Description
This Legal NER model extracts the following entities from the Greek legislations:
FACILITY
: Facilities, such as police stations, departments, etc.GPE
: Geopolitical Entity; any reference to a geopolitical entity (e.g., country, city, Greek administrative unit, etc.)LEG_REF
: Legislation Reference; any reference to Greek or European legislationORG
: Organization; any reference to a public or private organizationPER
: Any formal name of a person mentioned in the textPUBLIC_DOC
: Public Document Reference
Predicted Entities
FACILITY
, GPE
, LEG_REF
, PUBLIC_DOC
, PER
, ORG
How to use
document_assembler = nlp.DocumentAssembler()\
.setInputCol("text")\
.setOutputCol("document")
tokenizer = nlp.Tokenizer()\
.setInputCols(["document"])\
.setOutputCol("token")
embeddings = nlp.BertEmbeddings.pretrained("bert_embeddings_base_el_cased","el")\
.setInputCols(["document", "token"])\
.setOutputCol("embeddings")\
.setMaxSentenceLength(512)\
.setCaseSensitive(True)
ner_model = legal.NerModel.pretrained("legner_greek_legislation", "el", "legal/models")\
.setInputCols(["document", "token", "embeddings"])\
.setOutputCol("ner")
ner_converter = nlp.NerConverter()\
.setInputCols(["document", "token", "ner"])\
.setOutputCol("ner_chunk")
nlpPipeline = nlp.Pipeline(stages=[
document_assembler,
tokenizer,
embeddings,
ner_model,
ner_converter])
empty_data = spark.createDataFrame([[""]]).toDF("text")

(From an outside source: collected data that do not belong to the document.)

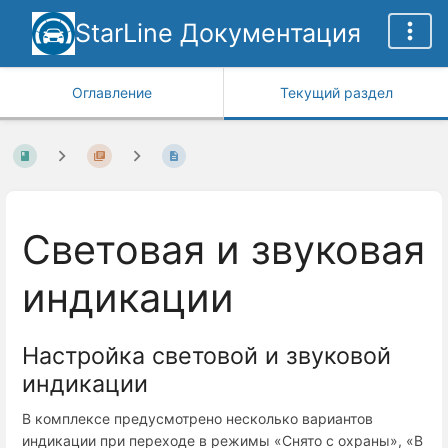
StarLine Документация
Оглавление
Текущий раздел
Световая и звуковая
индикации
Настройка световой и звуковой
индикации
В комплексе предусмотрено несколько вариантов
индикации при переходе в режимы «Снято с охраны», «В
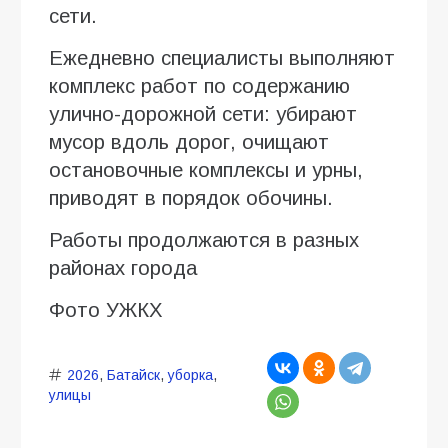
сети.
Ежедневно специалисты выполняют
комплекс работ по содержанию
улично-дорожной сети: убирают
мусор вдоль дорог, очищают
остановочные комплексы и урны,
приводят в порядок обочины.
Работы продолжаются в разных
районах города
Фото УЖКХ
2026
,
Батайск
,
уборка
,
улицы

model = nlpPipeline.fit(empty_data)
text_list = ["""3 του άρθρου 5 του ν. 3148/2003, όπως ισχύει, αντικαθίσταται ως εξής""",
"""1 του άρθρου 1 ασκούνται πλέον από την ΕΥΔΕ/ΕΣΕΑ μέσα σε δύο μήνες από την έναρξη ισχύος του παρόντος Διατάγματος.""",
"""Ο Πρόεδρος της Επιτροπής και τα τέσσερα μέλη με ισάριθμα αναπληρωματικά εκλέγονται μεταξύ των δημοτών του Δήμου Κυθήρων.""",
"""Τη με αριθ. 117/Σ.10η/25 Ιουλ 2016 γνωμοδότηση του Ανωτάτου Στρατιωτικού Συμβουλίου."""]
result = model.transform(spark.createDataFrame(pd.DataFrame({"text" : text_list})))
Results
+----------------------------------------+----------+
|chunk |ner_label |
+----------------------------------------+----------+
|ν. 3148/2003 |LEG_REF |
|ΕΥΔΕ/ΕΣΕΑ |ORG |
|Δήμου Κυθήρων |GPE |
|αριθ. 117/Σ.10η/25 Ιουλ 2016 γνωμοδότηση|PUBLIC_DOC|
+----------------------------------------+----------+
Model Information
Model Name: | legner_greek_legislation |
Compatibility: | Legal NLP 1.0.0+ |
License: | Licensed |
Edition: | Official |
Input Labels: | [sentence, token, embeddings] |
Output Labels: | [ner] |
Language: | el |
Size: | 16.4 MB |
References
In-house annotations
Benchmarking
label precision recall f1-score support
FACILITY 0.94 0.80 0.86 64
GPE 0.77 0.83 0.80 136
LEG_REF 0.94 0.90 0.92 93
ORG 0.85 0.74 0.79 173
PER 0.72 0.71 0.71 58
PUBLIC_DOC 0.76 0.82 0.79 39
micro-avg 0.83 0.80 0.81 563
macro-avg 0.83 0.80 0.81 563
weighted-avg 0.84 0.80 0.82 563